I think my reason for investigating my family’s photo archive stems from what I mentioned previously, a desire to understand. In the case of my family’s photographic archive I think I am attempting to make sense of the people I see in the photos. They are some of the people I am closest to, yet I look at photos of them and many times they are unrecognisable to me. The photos remind me that they are much more than what I know of them. Sometimes that is refreshing and sometimes it’s a jarring experience for me. It can be uncomfortable and it can be sad, but sometimes it can be therapeutic and bring me joy. The images may be in line with what I see in my family or be in opposition with my views and experience.
I think my scratches, marks, adornment, etc. are there to assist in the creation of more complex and full view of the people I call my family. I do think photography can be a part of a healing process and act as a release. For me, the act of image-making is very therapeutic and my work about my family, at times, can be an outlet for my frustrations about certain past situations. However, it is not only that.
I read an interview you had with Qiana at ICP where she asked what lies below the surface of your work; and then I see this image of you(?) covered over – any reason we are not given access to your features, your face, your expression in that image?
I don’t really have access to that person anymore. By that I mean, I feel estranged from that little kid. That person is still a part of me but so much has changed since then and that person is almost unrecognisable. When I look at the photo I always feel like I have to ask, is that really me? At first glance, the collage might look like a rejection of what I used to be but I see it differently. I think the collage may, in this case, serve as a correction to the original, more accurately depicting a fading piece of me that is still partially visible.
‘I think the collage may, in this case, serve as a correction to the original,
more accurately depicting a fading piece of me that is still partially visible.’
On a lighter note, what drives you to create and how do you respond?
I think I get my drive for creating from the possibility of what the next piece may be.

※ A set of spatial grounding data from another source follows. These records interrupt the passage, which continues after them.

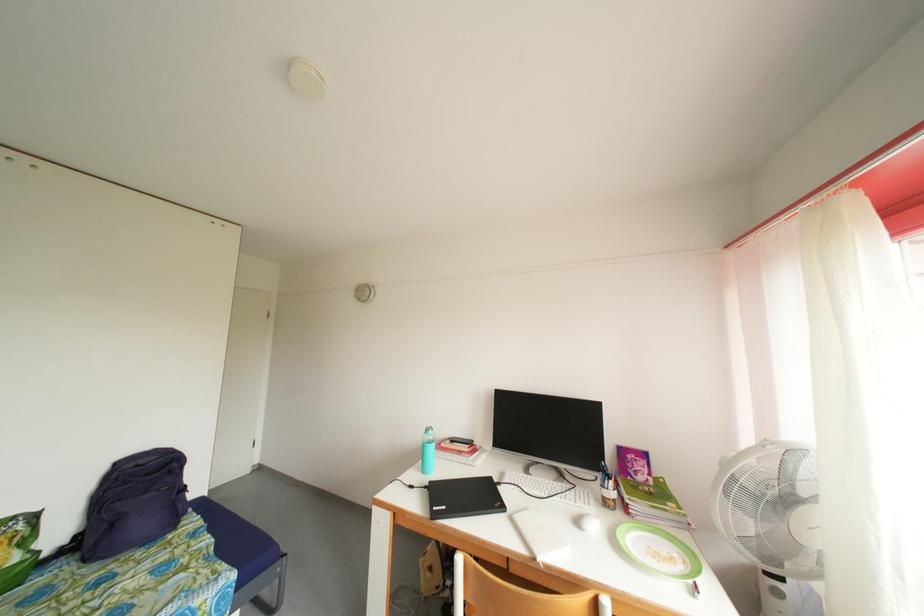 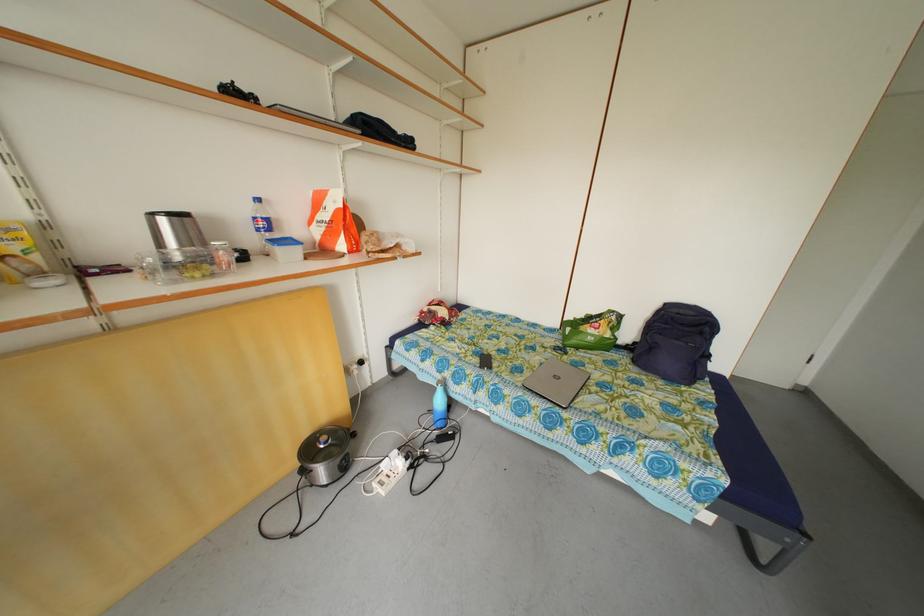 The first image is from the beginning of the video and the second image is from the end. How did the camera likely rotate when shooting the video?

The camera rotated toward left-down. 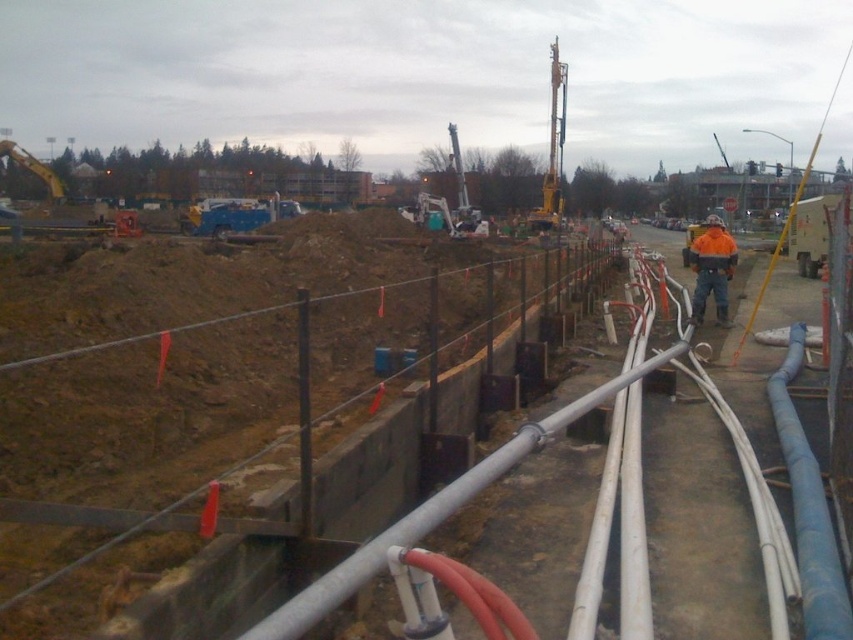 Question: Is blue rubber hose at center right further to camera compared to yellow metallic drill at upper center?

Choices:
 (A) no
 (B) yes

Answer: (A)

Question: Is orange reflective jacket at center above yellow metallic drill at upper center?

Choices:
 (A) yes
 (B) no

Answer: (B)

Question: Is blue rubber hose at center right closer to the viewer compared to yellow metallic drill at upper center?

Choices:
 (A) yes
 (B) no

Answer: (A)

Question: Which point appears farthest from the camera in this image?

Choices:
 (A) (706, 248)
 (B) (624, 560)
 (C) (553, 125)

Answer: (C)

Question: Which object is the farthest from the yellow metallic drill at upper center?

Choices:
 (A) orange reflective jacket at center
 (B) white plastic pipes at center

Answer: (B)

Question: Which object is positioned closest to the yellow metallic drill at upper center?

Choices:
 (A) blue rubber hose at center right
 (B) white plastic pipes at center

Answer: (B) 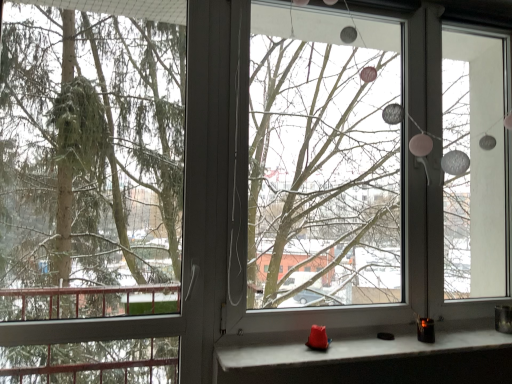 What do you see at coordinates (376, 169) in the screenshot? Image resolution: width=512 pixels, height=384 pixels. I see `transparent glass window screen at center` at bounding box center [376, 169].

Identify the location of green matte tree at left. (91, 158).

Considering the sizes of objects transparent glass window screen at center and green matte tree at left in the image provided, who is bigger, transparent glass window screen at center or green matte tree at left?

Bigger between the two is transparent glass window screen at center.

Which is in front, transparent glass window screen at center or green matte tree at left?

green matte tree at left is in front.

Is transparent glass window screen at center wider than green matte tree at left?

Incorrect, the width of transparent glass window screen at center does not surpass that of green matte tree at left.

Considering the relative positions of matte white stone at lower center and transparent glass window screen at center in the image provided, is matte white stone at lower center to the right of transparent glass window screen at center from the viewer's perspective?

Incorrect, matte white stone at lower center is not on the right side of transparent glass window screen at center.

Is matte white stone at lower center not near transparent glass window screen at center?

Absolutely, matte white stone at lower center is distant from transparent glass window screen at center.

Considering their positions, is matte white stone at lower center located in front of or behind transparent glass window screen at center?

In the image, matte white stone at lower center appears in front of transparent glass window screen at center.

From the image's perspective, is matte white stone at lower center on transparent glass window screen at center?

No, from the image's perspective, matte white stone at lower center is not above transparent glass window screen at center.

Measure the distance between transparent glass window screen at center and matte white stone at lower center.

They are 7.21 feet apart.

From the image's perspective, which one is positioned higher, transparent glass window screen at center or matte white stone at lower center?

From the image's view, transparent glass window screen at center is above.

Locate an element on the screen. The width and height of the screenshot is (512, 384). window screen above the matte white stone at lower center (from the image's perspective) is located at coordinates (376, 169).

Is transparent glass window screen at center spatially inside matte white stone at lower center, or outside of it?

transparent glass window screen at center is located beyond the bounds of matte white stone at lower center.

How many degrees apart are the facing directions of matte white stone at lower center and green matte tree at left?

The facing directions of matte white stone at lower center and green matte tree at left are 0.0878 degrees apart.

From a real-world perspective, does matte white stone at lower center sit lower than green matte tree at left?

Indeed, from a real-world perspective, matte white stone at lower center is positioned beneath green matte tree at left.

Would you say matte white stone at lower center is inside or outside green matte tree at left?

matte white stone at lower center exists outside the volume of green matte tree at left.

Considering the sizes of objects matte white stone at lower center and green matte tree at left in the image provided, who is smaller, matte white stone at lower center or green matte tree at left?

matte white stone at lower center.

How much distance is there between green matte tree at left and transparent glass window screen at center?

green matte tree at left and transparent glass window screen at center are 5.27 feet apart from each other.

From the image's perspective, is green matte tree at left on top of transparent glass window screen at center?

No, from the image's perspective, green matte tree at left is not above transparent glass window screen at center.

Is green matte tree at left not within transparent glass window screen at center?

Absolutely, green matte tree at left is external to transparent glass window screen at center.

Is green matte tree at left turned away from transparent glass window screen at center?

No, green matte tree at left is not facing away from transparent glass window screen at center.

Which of these two, green matte tree at left or matte white stone at lower center, is bigger?

green matte tree at left.

How different are the orientations of green matte tree at left and matte white stone at lower center in degrees?

green matte tree at left and matte white stone at lower center are facing 0.0878 degrees away from each other.

From a real-world perspective, is green matte tree at left positioned under matte white stone at lower center based on gravity?

No, from a real-world perspective, green matte tree at left is not under matte white stone at lower center.

You are a GUI agent. You are given a task and a screenshot of the screen. Output one action in this format:
    pyautogui.click(x=<x>, y=<y>)
    Task: Click on the tree directly beneath the transparent glass window screen at center (from a real-world perspective)
    This screenshot has height=384, width=512.
    Given the screenshot: What is the action you would take?
    pyautogui.click(x=91, y=158)

In the image, there is a matte white stone at lower center. Identify the location of window screen above it (from the image's perspective). This screenshot has width=512, height=384. (376, 169).

From the image, which object appears to be farther from transparent glass window screen at center, matte white stone at lower center or green matte tree at left?

matte white stone at lower center is further to transparent glass window screen at center.

When comparing their distances from matte white stone at lower center, does green matte tree at left or transparent glass window screen at center seem closer?

green matte tree at left is positioned closer to the anchor matte white stone at lower center.

Considering their positions, is transparent glass window screen at center positioned closer to green matte tree at left than matte white stone at lower center?

matte white stone at lower center lies closer to green matte tree at left than the other object.

Considering their positions, is matte white stone at lower center positioned further to green matte tree at left than transparent glass window screen at center?

Answer: Based on the image, transparent glass window screen at center appears to be further to green matte tree at left.

Based on their spatial positions, is green matte tree at left or matte white stone at lower center further from transparent glass window screen at center?

matte white stone at lower center lies further to transparent glass window screen at center than the other object.

From the image, which object appears to be nearer to matte white stone at lower center, transparent glass window screen at center or green matte tree at left?

Among the two, green matte tree at left is located nearer to matte white stone at lower center.

At what (x,y) coordinates should I click in order to perform the action: click on window sill between green matte tree at left and transparent glass window screen at center in the horizontal direction. Please return your answer as a coordinate pair (x, y). Image resolution: width=512 pixels, height=384 pixels. Looking at the image, I should click on (373, 360). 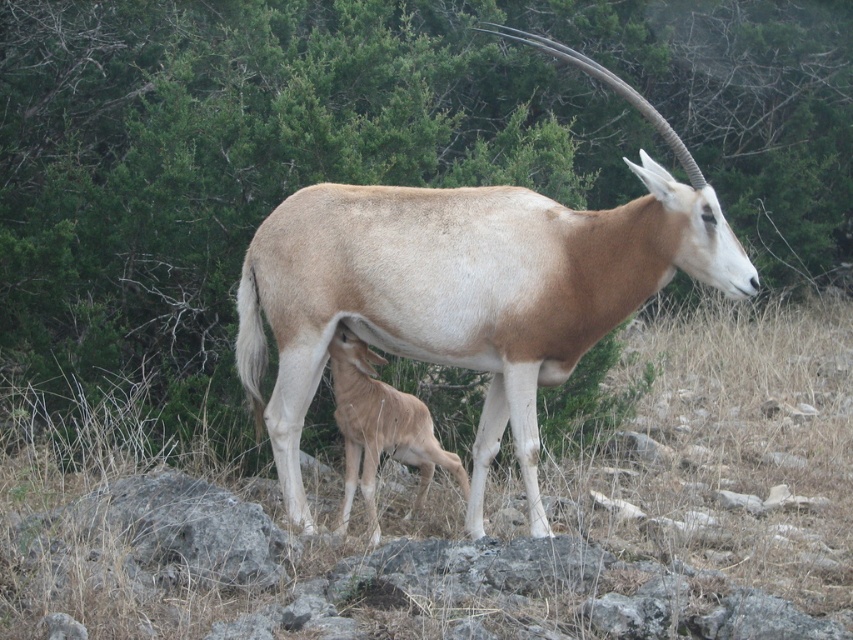 What is located at the coordinates point (485, 515) in the image?

The location at point (485, 515) contains brown dry grass at center. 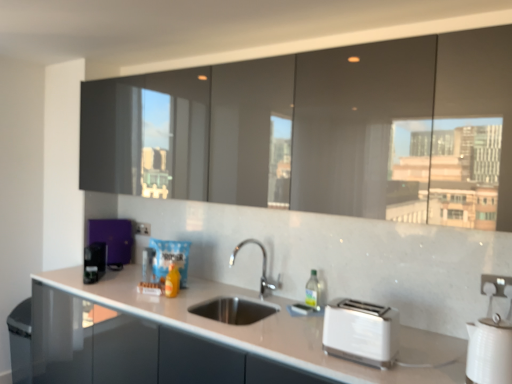 Identify the location of vacant area that is in front of white plastic toaster at lower right. This screenshot has height=384, width=512. (369, 374). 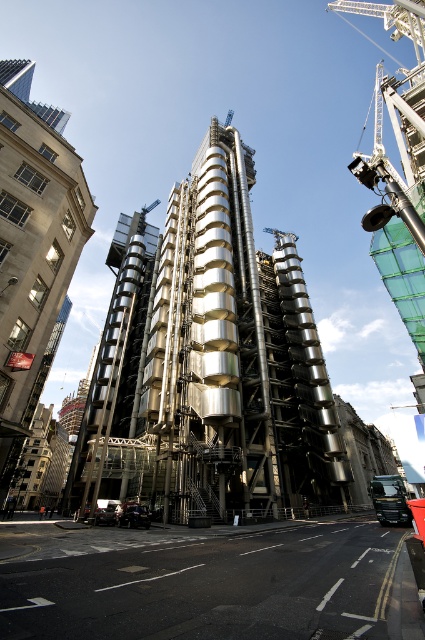 Question: Which point appears closest to the camera in this image?

Choices:
 (A) (50, 220)
 (B) (176, 225)

Answer: (A)

Question: In this image, where is metallic silver tower at center located relative to silver metallic building at left?

Choices:
 (A) left
 (B) right

Answer: (B)

Question: Which object is closer to the camera taking this photo?

Choices:
 (A) silver metallic building at left
 (B) metallic silver tower at center

Answer: (A)

Question: Does metallic silver tower at center come behind silver metallic building at left?

Choices:
 (A) no
 (B) yes

Answer: (B)

Question: Is metallic silver tower at center to the left of silver metallic building at left from the viewer's perspective?

Choices:
 (A) yes
 (B) no

Answer: (B) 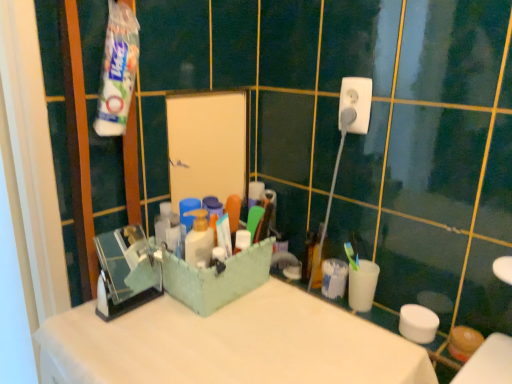 Image resolution: width=512 pixels, height=384 pixels. What do you see at coordinates (230, 344) in the screenshot? I see `white matte counter top at center` at bounding box center [230, 344].

Locate an element on the screen. The image size is (512, 384). white plastic socket at upper right is located at coordinates (355, 105).

Locate an element on the screen. Image resolution: width=512 pixels, height=384 pixels. white matte counter top at center is located at coordinates (230, 344).

Are white plastic cup at right and white plastic socket at upper right far apart?

No, white plastic cup at right is in close proximity to white plastic socket at upper right.

Considering the positions of objects white plastic cup at right and white plastic socket at upper right in the image provided, who is more to the left, white plastic cup at right or white plastic socket at upper right?

Positioned to the left is white plastic socket at upper right.

Is point (364, 309) closer or farther from the camera than point (371, 93)?

Point (364, 309) is positioned farther from the camera compared to point (371, 93).

Does white plastic cup at right have a lesser width compared to white plastic socket at upper right?

No.

Who is taller, white plastic cup at right or white matte counter top at center?

white matte counter top at center is taller.

Which of these two, white plastic cup at right or white matte counter top at center, is bigger?

With larger size is white matte counter top at center.

From the image's perspective, is white plastic cup at right located above or below white matte counter top at center?

Based on their image positions, white plastic cup at right is located above white matte counter top at center.

Is white plastic cup at right closer to camera compared to white matte counter top at center?

No, it is not.

In terms of height, does white matte counter top at center look taller or shorter compared to white plastic socket at upper right?

Considering their sizes, white matte counter top at center has more height than white plastic socket at upper right.

From a real-world perspective, does white matte counter top at center sit lower than white plastic socket at upper right?

Yes.

Is white matte counter top at center oriented towards white plastic socket at upper right?

No, white matte counter top at center is not oriented towards white plastic socket at upper right.

Is there a large distance between white matte counter top at center and white plastic socket at upper right?

white matte counter top at center is near white plastic socket at upper right, not far away.

Does white plastic socket at upper right turn towards white matte counter top at center?

No, white plastic socket at upper right is not facing towards white matte counter top at center.

Does white plastic socket at upper right have a lesser height compared to white matte counter top at center?

Yes.

Can you confirm if white plastic socket at upper right is positioned to the right of white matte counter top at center?

Correct, you'll find white plastic socket at upper right to the right of white matte counter top at center.

Looking at this image, does white matte counter top at center appear on the left side of white plastic cup at right?

Indeed, white matte counter top at center is positioned on the left side of white plastic cup at right.

Does point (176, 320) lie behind point (368, 309)?

No, it is not.

Considering the sizes of objects white matte counter top at center and white plastic cup at right in the image provided, who is wider, white matte counter top at center or white plastic cup at right?

With larger width is white matte counter top at center.

Is white matte counter top at center beside white plastic cup at right?

No, white matte counter top at center is not with white plastic cup at right.

Consider the image. From a real-world perspective, which is physically below, white plastic socket at upper right or white plastic cup at right?

In real-world perspective, white plastic cup at right is lower.

Based on the photo, between white plastic socket at upper right and white plastic cup at right, which one has more height?

white plastic cup at right.

Choose the correct answer: Is white plastic socket at upper right inside white plastic cup at right or outside it?

white plastic socket at upper right lies outside white plastic cup at right.

Looking at this image, from the image's perspective, is white plastic socket at upper right below white plastic cup at right?

No, from the image's perspective, white plastic socket at upper right is not beneath white plastic cup at right.

Locate an element on the screen. This screenshot has height=384, width=512. coffee cup located on the right of white plastic socket at upper right is located at coordinates (362, 285).

Locate an element on the screen. This screenshot has width=512, height=384. coffee cup that is above the white matte counter top at center (from a real-world perspective) is located at coordinates (362, 285).

Based on the photo, looking at the image, which one is located further to white plastic socket at upper right, white matte counter top at center or white plastic cup at right?

white matte counter top at center lies further to white plastic socket at upper right than the other object.

Considering their positions, is white plastic cup at right positioned closer to white plastic socket at upper right than white matte counter top at center?

white plastic cup at right is positioned closer to the anchor white plastic socket at upper right.

When comparing their distances from white matte counter top at center, does white plastic cup at right or white plastic socket at upper right seem closer?

Among the two, white plastic cup at right is located nearer to white matte counter top at center.

Which object lies further to the anchor point white plastic cup at right, white matte counter top at center or white plastic socket at upper right?

white plastic socket at upper right.

Looking at the image, which one is located closer to white plastic cup at right, white plastic socket at upper right or white matte counter top at center?

white matte counter top at center lies closer to white plastic cup at right than the other object.

When comparing their distances from white matte counter top at center, does white plastic socket at upper right or white plastic cup at right seem further?

white plastic socket at upper right lies further to white matte counter top at center than the other object.

Identify the location of coffee cup that lies between white plastic socket at upper right and white matte counter top at center from top to bottom. (362, 285). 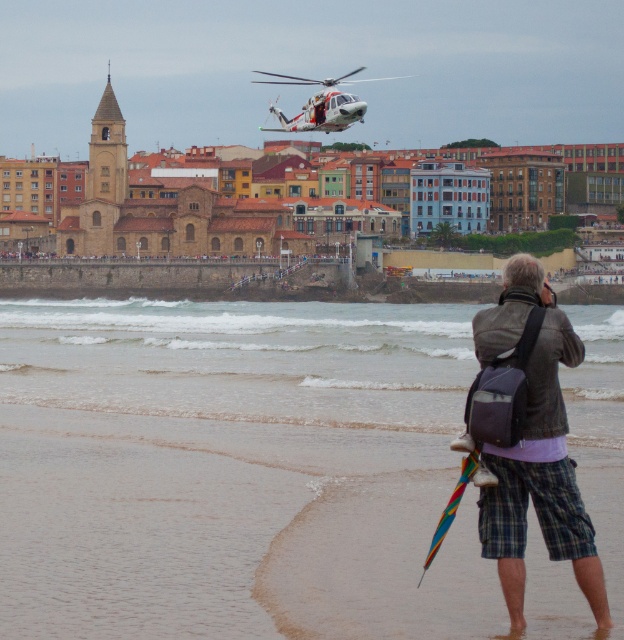 You are a photographer trying to capture the entire scene in one shot. You notice the sandy beach at lower left and the white matte helicopter at upper center. Which object is wider in the image?

The sandy beach at lower left is wider than the white matte helicopter at upper center according to the description.

You are a photographer standing on the beach and want to take a photo of the white matte helicopter at upper center without the leather jacket at lower right blocking the view. Is this possible?

The leather jacket at lower right is positioned under the white matte helicopter at upper center, so the helicopter is above the jacket. Therefore, you can take the photo without the jacket blocking the view.

You are a drone operator who needs to fly a drone from the leather jacket at lower right to the white matte helicopter at upper center. The drone has a maximum range of 150 meters. Can you safely complete the flight without exceeding the drone range?

The distance between the leather jacket at lower right and the white matte helicopter at upper center is 158.91 meters, which exceeds the drone range of 150 meters. Therefore, the flight cannot be completed safely within the drone range. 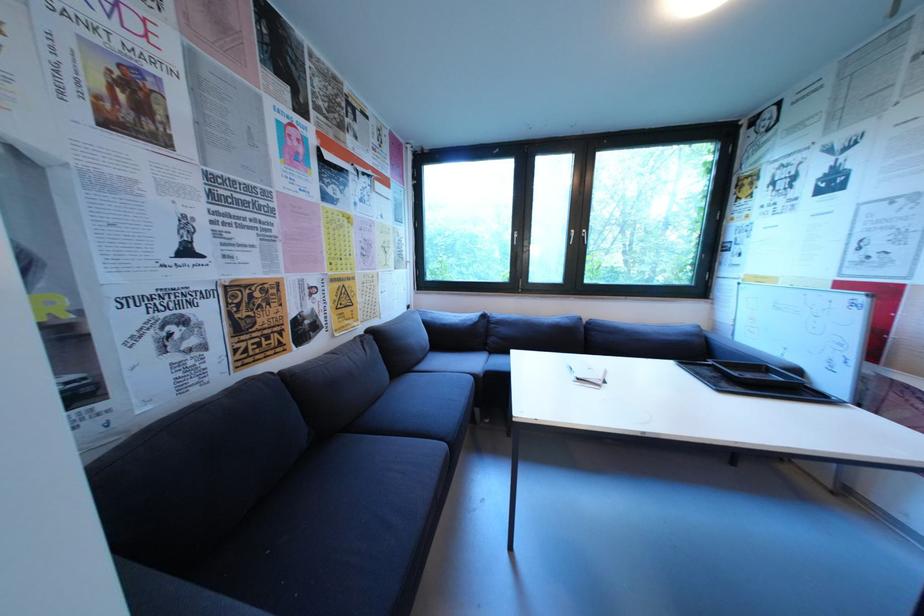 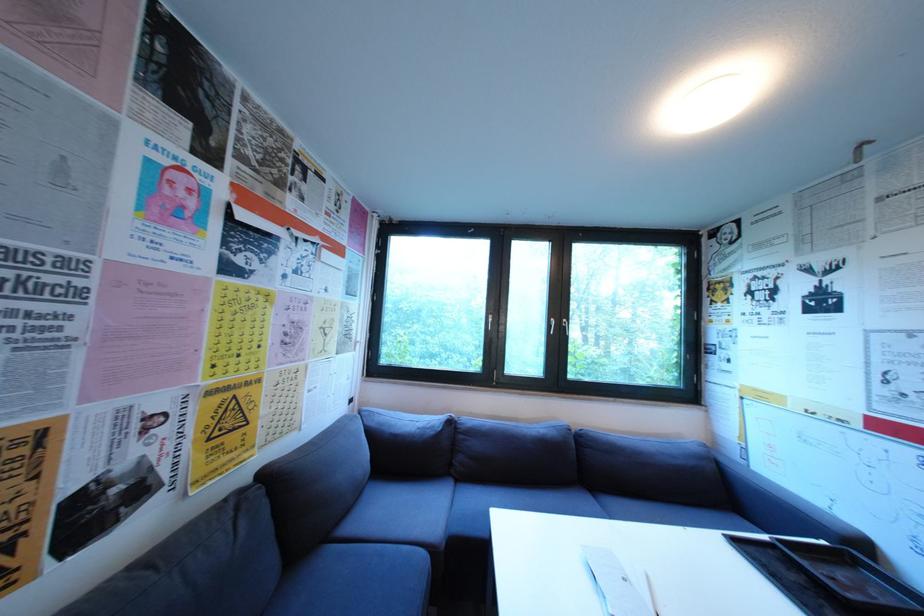 In the second image, find the point that corresponds to the point at 580,233 in the first image.

(560, 322) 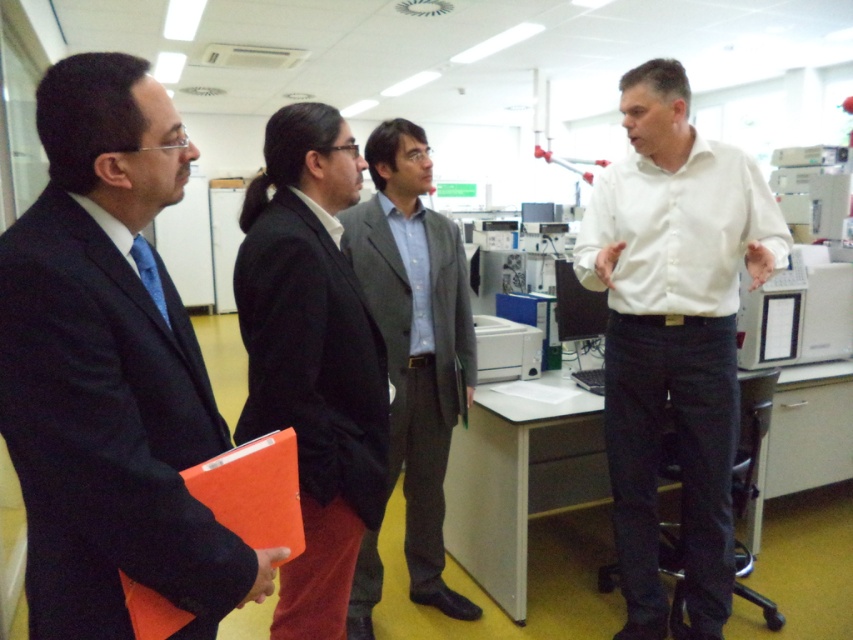 Question: Which point is closer to the camera?

Choices:
 (A) (106, 241)
 (B) (289, 116)
 (C) (636, 227)
 (D) (355, 218)

Answer: (A)

Question: Does black suit at left appear over orange matte folder at lower left?

Choices:
 (A) yes
 (B) no

Answer: (A)

Question: Which point appears farthest from the camera in this image?

Choices:
 (A) (631, 208)
 (B) (410, 454)

Answer: (B)

Question: Is black suit at left below white shirt at center?

Choices:
 (A) yes
 (B) no

Answer: (B)

Question: Observing the image, what is the correct spatial positioning of black suit at center in reference to gray wool suit at center?

Choices:
 (A) below
 (B) above

Answer: (B)

Question: Considering the real-world distances, which object is closest to the black suit at left?

Choices:
 (A) orange matte folder at lower left
 (B) black suit at center
 (C) white shirt at center
 (D) gray wool suit at center

Answer: (A)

Each piece I make helps me get to the next one. I think I learn the most about my work through the process of making. I feel like this keeps me in a constant state of discovery and learning. As you can imagine, it does lead to me getting a bit obsessive over certain images. I think that makes me very hot and cold when it comes to making work. I just have to force myself to work when I am cold (easier said than done) and better balance my work making when I am in the zone.
How did your Mother respond to being documented in the hospital?
She does not like when I take photos of her and she absolutely hated when I took those photos of her in the hospital. She did not want me to but I thought it was too important not to. It was the most vulnerable I have seen her and no one wants to be vulnerable with a big clunky camera in their face. I think she likes to forget that I took these and seeing these here may upset her a little but I think it might be a good upset. She does trust me though and I have so much respect for her.
How do you hope to grow as a photographer and/or : What is it about photography that keeps you coming back?
I hope to create more complex images and I hope to continue to bend and mix the medium with many others. I am interested in images that can show things beyond their surface or if something like a photograph could even do that. In other words, I am interested in how much a photograph can explain about the things in it, but mostly as it relates to portraiture and people.
Kalen Na’il Roach’s work will be on view at Deli Gallery, NYC, April 14-May 7, 2017.